In between cooking and celebrating the Apple Flower Festival in little Lillieø, an island south of Copenhagen, chef Julia Sullivan of Henrietta Red in Nashville shares where she ate off the clock.

June 28, 2017

A tiny island with just 7 inhabitants off of Copenhagen brought Julia Sullivan, the chef behind Henrietta Red in Nashville, this past spring. Well, her and 600 other people.

“The Apple Flower Festival is a two-day food and music festival on Lillieø, started by Claus Meyer to celebrate the blossoming of apple trees in the Danish South Sea region,” says Sullivan. “One of my old friends from cooking at Franny’s in Brooklyn invited me to cook. I was hesitant at first—Henrietta Red wasn’t open yet—but I decided to go with encouragement for my partners.”
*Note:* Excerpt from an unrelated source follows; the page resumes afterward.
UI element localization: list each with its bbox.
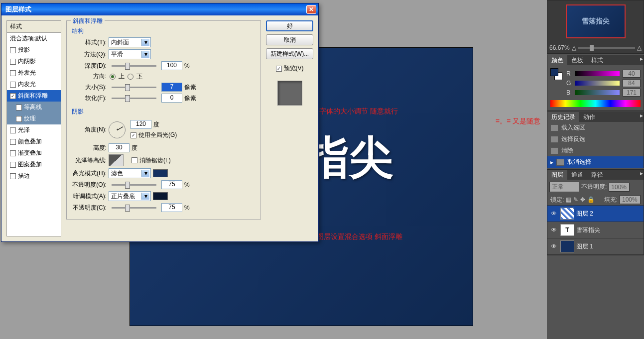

In between prepping for her dish at Meyers Maduhus, a culinary center focused on exploring Nordic food and cooking her crispy fjordshrimp with lovage and Anson Mills polenta for the crowds at The Apple Flower Festival, Sullivan still had a few meals to capitalize on her time in Copenhagen.

Here’s where she hit up:

Amass Restaurant

Matt Orlando was a sous-chef at Per Se when I was a chef de partie. He was always a compelling and intellectually curious leader, so I looked forward to trying his food at this ultra-modern spot in the Amager neighborhood. We happened to come on an odd night—Matt was away for an offsite event—but one of my favorite things about visiting other people’s restaurants is that you see them, in the food and the details, even in their absence.
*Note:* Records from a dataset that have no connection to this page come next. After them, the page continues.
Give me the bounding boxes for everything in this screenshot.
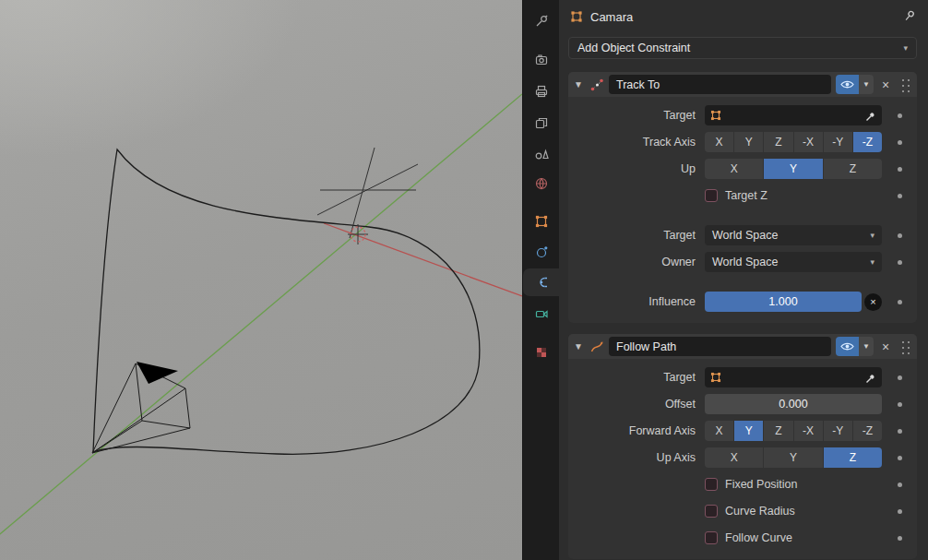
- fixed-position-label: Fixed Position: [725, 478, 798, 491]
- tab-scene[interactable]: [523, 139, 560, 167]
- target-space-dropdown[interactable]: World Space ▾: [705, 225, 882, 245]
- animate-dot[interactable]: [898, 429, 902, 434]
- panel-drag-handle[interactable]: [899, 77, 911, 92]
- constraints-icon: [534, 275, 549, 290]
- forward-axis-neg-x[interactable]: -X: [794, 421, 823, 441]
- tab-physics[interactable]: [523, 238, 560, 266]
- scene-icon: [534, 146, 549, 161]
- tab-object[interactable]: [523, 208, 560, 235]
- up-axis-x[interactable]: X: [705, 447, 763, 468]
- influence-slider[interactable]: 1.000: [705, 292, 862, 312]
- constraint-enable-eye-toggle[interactable]: [836, 337, 859, 356]
- animate-dot[interactable]: [898, 140, 902, 145]
- constraint-extras-chevron[interactable]: ▼: [859, 75, 874, 94]
- object-icon: [710, 372, 721, 383]
- curve-path-object[interactable]: [93, 149, 480, 454]
- forward-axis-segment: X Y Z -X -Y -Z: [705, 421, 882, 441]
- track-axis-neg-y[interactable]: -Y: [824, 132, 852, 152]
- panel-drag-handle[interactable]: [899, 339, 911, 354]
- constraint-name-field[interactable]: Track To: [609, 75, 831, 94]
- forward-axis-x[interactable]: X: [705, 421, 733, 441]
- constraint-name-field[interactable]: Follow Path: [609, 337, 831, 356]
- forward-axis-label: Forward Axis: [568, 424, 705, 437]
- track-axis-y[interactable]: Y: [734, 132, 763, 152]
- tab-world[interactable]: [523, 170, 560, 197]
- curve-radius-checkbox[interactable]: [705, 505, 718, 518]
- track-axis-z[interactable]: Z: [764, 132, 792, 152]
- eyedropper-icon[interactable]: [864, 372, 876, 384]
- track-to-constraint-icon: [589, 77, 604, 92]
- empty-axes-object[interactable]: [317, 148, 418, 244]
- forward-axis-neg-z[interactable]: -Z: [853, 421, 882, 441]
- tab-constraints[interactable]: [523, 268, 560, 296]
- chevron-down-icon: ▾: [870, 258, 874, 267]
- animate-dot[interactable]: [898, 483, 902, 487]
- tab-output[interactable]: [523, 77, 560, 105]
- animate-dot[interactable]: [898, 456, 902, 460]
- up-z[interactable]: Z: [824, 159, 882, 179]
- tab-tool[interactable]: [523, 7, 560, 35]
- track-to-panel-body: Target Track Axis X Y Z: [568, 97, 917, 323]
- influence-label: Influence: [568, 295, 705, 308]
- animate-dot[interactable]: [898, 194, 902, 198]
- track-axis-x[interactable]: X: [705, 132, 733, 152]
- eyedropper-icon[interactable]: [864, 110, 876, 122]
- influence-unlink-button[interactable]: ×: [864, 293, 882, 311]
- pin-icon[interactable]: [902, 8, 917, 26]
- viewport-scene: [0, 0, 522, 560]
- target-label: Target: [568, 371, 705, 384]
- constraint-delete-button[interactable]: ×: [878, 340, 893, 354]
- panel-expand-chevron[interactable]: ▼: [574, 79, 585, 89]
- constraint-enable-eye-toggle[interactable]: [836, 75, 859, 94]
- follow-path-panel-header[interactable]: ▼ Follow Path ▼ ×: [568, 334, 917, 359]
- offset-value-field[interactable]: 0.000: [705, 394, 882, 414]
- curve-radius-row: Curve Radius: [568, 500, 917, 522]
- up-x[interactable]: X: [705, 159, 763, 179]
- animate-dot[interactable]: [898, 402, 902, 407]
- tab-object-data[interactable]: [523, 300, 560, 328]
- target-space-label: Target: [568, 229, 705, 242]
- fixed-position-checkbox[interactable]: [705, 478, 718, 491]
- up-y[interactable]: Y: [764, 159, 822, 179]
- animate-dot[interactable]: [898, 167, 902, 172]
- track-axis-neg-z[interactable]: -Z: [853, 132, 882, 152]
- add-object-constraint-button[interactable]: Add Object Constraint ▾: [568, 37, 917, 59]
- animate-dot[interactable]: [898, 300, 902, 304]
- animate-dot[interactable]: [898, 233, 902, 238]
- viewport-3d[interactable]: [0, 0, 522, 560]
- panel-expand-chevron[interactable]: ▼: [574, 341, 585, 351]
- output-icon: [534, 84, 549, 99]
- up-axis-y[interactable]: Y: [764, 447, 822, 468]
- tab-texture[interactable]: [523, 339, 560, 366]
- properties-editor: Camara Add Object Constraint ▾ ▼ Track T…: [559, 0, 928, 560]
- offset-value: 0.000: [779, 398, 807, 411]
- track-axis-neg-x[interactable]: -X: [794, 132, 823, 152]
- forward-axis-row: Forward Axis X Y Z -X -Y -Z: [568, 420, 917, 442]
- animate-dot[interactable]: [898, 113, 902, 118]
- target-z-checkbox[interactable]: [705, 189, 718, 202]
- tab-render[interactable]: [523, 46, 560, 74]
- up-segment: X Y Z: [705, 159, 882, 179]
- target-object-field[interactable]: [705, 367, 882, 387]
- animate-dot[interactable]: [898, 260, 902, 265]
- target-row: Target: [568, 366, 917, 388]
- target-object-field[interactable]: [705, 105, 882, 125]
- target-space-value: World Space: [712, 229, 778, 242]
- follow-path-panel-body: Target Offset 0.000: [568, 359, 917, 559]
- forward-axis-y[interactable]: Y: [734, 421, 763, 441]
- animate-dot[interactable]: [898, 536, 902, 541]
- constraint-delete-button[interactable]: ×: [878, 77, 893, 92]
- tab-view-layer[interactable]: [523, 109, 560, 137]
- forward-axis-neg-y[interactable]: -Y: [824, 421, 852, 441]
- animate-dot[interactable]: [898, 375, 902, 380]
- track-to-panel-header[interactable]: ▼ Track To ▼ ×: [568, 72, 917, 97]
- animate-dot[interactable]: [898, 509, 902, 514]
- camera-object[interactable]: [92, 362, 190, 453]
- follow-curve-checkbox[interactable]: [705, 531, 718, 544]
- forward-axis-z[interactable]: Z: [764, 421, 792, 441]
- constraint-extras-chevron[interactable]: ▼: [859, 337, 874, 356]
- tool-icon: [534, 14, 549, 29]
- owner-space-dropdown[interactable]: World Space ▾: [705, 252, 882, 272]
- up-axis-z[interactable]: Z: [824, 447, 882, 468]
- target-z-row: Target Z: [568, 185, 917, 207]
The meal at Amass was lovely—beautiful presentations outdone by creative flavors and interesting techniques. One highlight was grilled kartoffelbrød (fermented potato bread) studded with steamy hunks of potato and served with a kale based spread. At the end of the savory courses, we stepped out into the restaurant garden and perused the vegetables and greens growing there, recognizing one after another from various bites of our meal.”

Relæ

“After celebrating a national holiday with grilled pork sandwiches, beers and a short nap later, we ventured out on bicycle in the evening. Our intentions were to try something less formal than Amass, so we made our way to Jægersborggade, and attempted a meal at Manfreds. It was full, so we took our chances at its older, more sophisticated sister property, Relae, caddy-cornered across the cobblestone street.
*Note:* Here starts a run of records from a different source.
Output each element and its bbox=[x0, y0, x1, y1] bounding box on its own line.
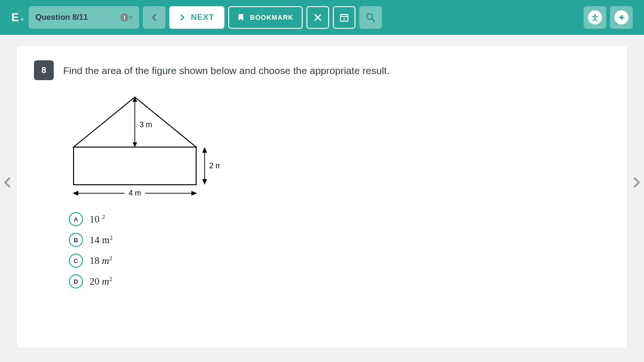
answer-options: A 10 2 B 14 m2 C 18 m2 D 20 m2 bbox=[69, 212, 610, 288]
question-number-badge: 8 bbox=[34, 60, 54, 80]
option-bubble: B bbox=[69, 233, 83, 247]
option-bubble: C bbox=[69, 254, 83, 268]
prev-question-button[interactable] bbox=[143, 6, 165, 29]
top-toolbar: E Question 8/11 ! ▾ NEXT BOOKMARK 4 bbox=[0, 0, 644, 35]
svg-marker-19 bbox=[191, 191, 197, 196]
svg-marker-12 bbox=[132, 142, 137, 147]
bookmark-button[interactable]: BOOKMARK bbox=[228, 6, 303, 29]
question-prompt: Find the area of the figure shown below … bbox=[63, 60, 389, 78]
content-area: 8 Find the area of the figure shown belo… bbox=[0, 35, 644, 362]
question-card: 8 Find the area of the figure shown belo… bbox=[17, 46, 627, 348]
svg-text:4: 4 bbox=[343, 17, 346, 21]
next-question-button[interactable]: NEXT bbox=[169, 6, 224, 29]
svg-marker-18 bbox=[73, 191, 78, 196]
accessibility-button[interactable] bbox=[584, 6, 606, 29]
svg-line-6 bbox=[372, 19, 375, 22]
bookmark-icon bbox=[238, 14, 244, 21]
alert-icon: ! bbox=[120, 13, 129, 22]
page-next-arrow[interactable] bbox=[633, 176, 641, 189]
svg-point-7 bbox=[594, 14, 596, 16]
chevron-left-icon bbox=[151, 14, 157, 21]
chevron-down-icon: ▾ bbox=[130, 14, 132, 21]
zoom-button[interactable] bbox=[359, 6, 382, 29]
figure-height-label: 3 m bbox=[140, 121, 152, 129]
option-c[interactable]: C 18 m2 bbox=[69, 254, 610, 268]
option-text: 10 2 bbox=[90, 213, 105, 225]
option-b[interactable]: B 14 m2 bbox=[69, 233, 610, 247]
calendar-button[interactable]: 4 bbox=[333, 6, 355, 29]
svg-marker-14 bbox=[202, 147, 207, 153]
question-flag-group: ! ▾ bbox=[120, 13, 132, 22]
question-position-label: Question 8/11 bbox=[35, 13, 88, 22]
option-text: 18 m2 bbox=[90, 255, 112, 267]
close-button[interactable] bbox=[306, 6, 329, 29]
magnifier-icon bbox=[365, 12, 376, 23]
option-d[interactable]: D 20 m2 bbox=[69, 274, 610, 288]
svg-marker-11 bbox=[132, 97, 137, 102]
figure-base-label: 4 m bbox=[129, 189, 141, 197]
next-label: NEXT bbox=[191, 13, 214, 22]
logo-text: E bbox=[11, 11, 19, 24]
back-button[interactable] bbox=[610, 6, 633, 29]
question-figure: 3 m 2 m 4 m bbox=[69, 94, 610, 203]
svg-rect-9 bbox=[74, 147, 196, 185]
option-bubble: A bbox=[69, 212, 83, 226]
close-icon bbox=[314, 13, 322, 22]
option-text: 14 m2 bbox=[90, 234, 113, 246]
arrow-left-circle-icon bbox=[614, 10, 628, 25]
option-a[interactable]: A 10 2 bbox=[69, 212, 610, 226]
chevron-right-icon bbox=[180, 14, 185, 21]
logo-dot bbox=[21, 18, 23, 20]
figure-rect-height-label: 2 m bbox=[209, 162, 220, 170]
question-header: 8 Find the area of the figure shown belo… bbox=[34, 60, 610, 80]
option-text: 20 m2 bbox=[90, 275, 112, 288]
option-bubble: D bbox=[69, 274, 83, 288]
accessibility-icon bbox=[588, 10, 602, 25]
calendar-icon: 4 bbox=[339, 12, 349, 23]
page-prev-arrow[interactable] bbox=[3, 176, 11, 189]
svg-marker-15 bbox=[202, 179, 207, 185]
app-logo: E bbox=[11, 11, 23, 24]
bookmark-label: BOOKMARK bbox=[250, 14, 293, 21]
question-selector[interactable]: Question 8/11 ! ▾ bbox=[29, 6, 139, 29]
At Relae, we were offered a 4-course or 7-course menu; we cautiously opted for the 4-course for fear of sleeping through our weekend commitments. The menu struck an interesting balance of high-end presentation and classical technique with farm-to-table simplicity. The first course was a stunner—a raw Danish oyster, hidden coyly beneath thinly shaved cucumbers and sorrel leaves—mineral and creamy. The main course was a slice of roast Mangalista pork loin, served with lightly wilted greens, kale flowers, and a light pork jus. The dessert was also fantastic: icy buttermilk sherbet layered with whey caramel and Spanish chervil.”

Restaurant Palaegade

“One morning, I walked in Copenhagen alone and stopped for a traditional Danish lunch of smørrebrød (open faced sandwiches on rye bread) at Restaurant Palaegade before heading to The Apple Flower Festival. Palaegade is a somewhat formal restaurant near the historic center of the city, where you can find plentiful shops and historic shops. Palædle’s menu offers smørrebrød as well as other traditional dishes paired with beers and schnapps. The highlights were an ample serving of lobster tartare with lemon emulsion and generous chunks of cold smoked mackerel with oven roasted tomato, both artfully plated on toasts.”

Fiskebaren

“A bit spent from the weekend of prepping and cooking, I decided to venture out for one last meal before my flight the next morning. I walked to the meatpacking district, now home to many of the city’s younger bars and restauarants, including a Mikeller beer hall and Hija de Sanchez, a taqueria by Rosio Sanchéz. There was street market with food and drinks happening in the center of it all. I opted for a glass of rosé, oysters and crudo at Fiskebare. I ate there on my last trip to Denmark so decided to return. The oysters were excellent, but the people watching was enough to satisfy my tired mind for an evening after a long, food-filled week.”